Antarctica, Day One.

We set the alarm for 6:45 to make sure we didn’t miss anything. It was an overcast day with lifting fog. On day one we couldn’t see the mountaintops until just before sunset.

We started the day sailing by Palmer Station, a US Antarctic scientific base. We had sailed by here before in 2015 and in 2020 but never got this close. Up close it looks a lot like a large Southeast Alaska fish processing plant.

After our sail by Captain Rens told us he was going to give us a “Titanic Experience.” We sailed up close to a tabular iceberg bigger than the ship. We got a chance to study its crevices and cracks. While we were watching a large piece calved into the ocean creating a splash and wave. The area it broke from looked like it had several open gashes, wounds, except instead of being red they were blue, as if the iceberg had copper-based rather than iron-based blood in its veins.

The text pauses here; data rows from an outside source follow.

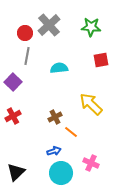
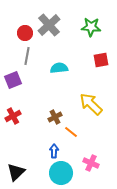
purple square: moved 2 px up; rotated 24 degrees clockwise
blue arrow: rotated 72 degrees counterclockwise
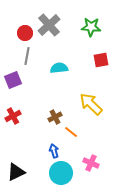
blue arrow: rotated 16 degrees counterclockwise
black triangle: rotated 18 degrees clockwise
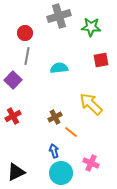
gray cross: moved 10 px right, 9 px up; rotated 25 degrees clockwise
purple square: rotated 24 degrees counterclockwise
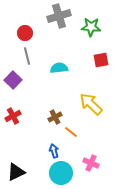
gray line: rotated 24 degrees counterclockwise
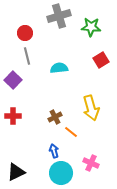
red square: rotated 21 degrees counterclockwise
yellow arrow: moved 4 px down; rotated 150 degrees counterclockwise
red cross: rotated 28 degrees clockwise
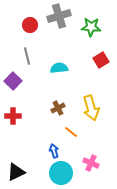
red circle: moved 5 px right, 8 px up
purple square: moved 1 px down
brown cross: moved 3 px right, 9 px up
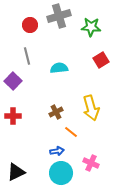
brown cross: moved 2 px left, 4 px down
blue arrow: moved 3 px right; rotated 96 degrees clockwise
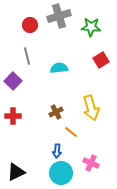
blue arrow: rotated 104 degrees clockwise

Following that the Captain told us he would attempt to navigate Lemaire Channel, a 7-mile-long narrow body of water between the mainland of Antarctica and Booth Island. The two times before we tried and did not even get into the channel. This time we got into the channel but after getting as far south as 65.07446 we turned back.

The channel has strong currents, so ice is constantly on the move. There is always a concern that ice will fill in behind us. The Captain, after consultation with our ice pilot Captain Joan Sizemore, an Alaskan from Haines, (and for Alaska readers, vice chair of the board of Southeast Alaska Independent Living, SAIL) decided to turn back.

The Lemaire Channel is beautiful, but the clouds never lifted enough to allow us to see the mountain tops, but we saw plenty, including glaciers, whales, seals, and penguins.

It amazes me how many other ships are in these waters. My marine tracking program allows me to identify the ones I see, from large cruise ships to exploration cruise ships, to research vessels, tugs, and yachts.

At sunset, as we sailed out to open ocean for the evening, past Palmer Station (The captain says we and the other ships will spend the night doing figure eights) the clouds lifted off the peaks for a beautiful sunset and a predictor of things to come.

2 thoughts on “Antarctica, Day One.

  1. Gorgeous. Simply gorgeous. Thank you for the pictures of Antarctica in all its glory.
    I know it is even better in person.

    My first time there is was overcast, too. We got a little way down the Lemaire Channel, then had to turn around and come back.
    Second time there was a cloudless, gloriously sunny day. We never got near enough to the Channel to even attempt a sail down.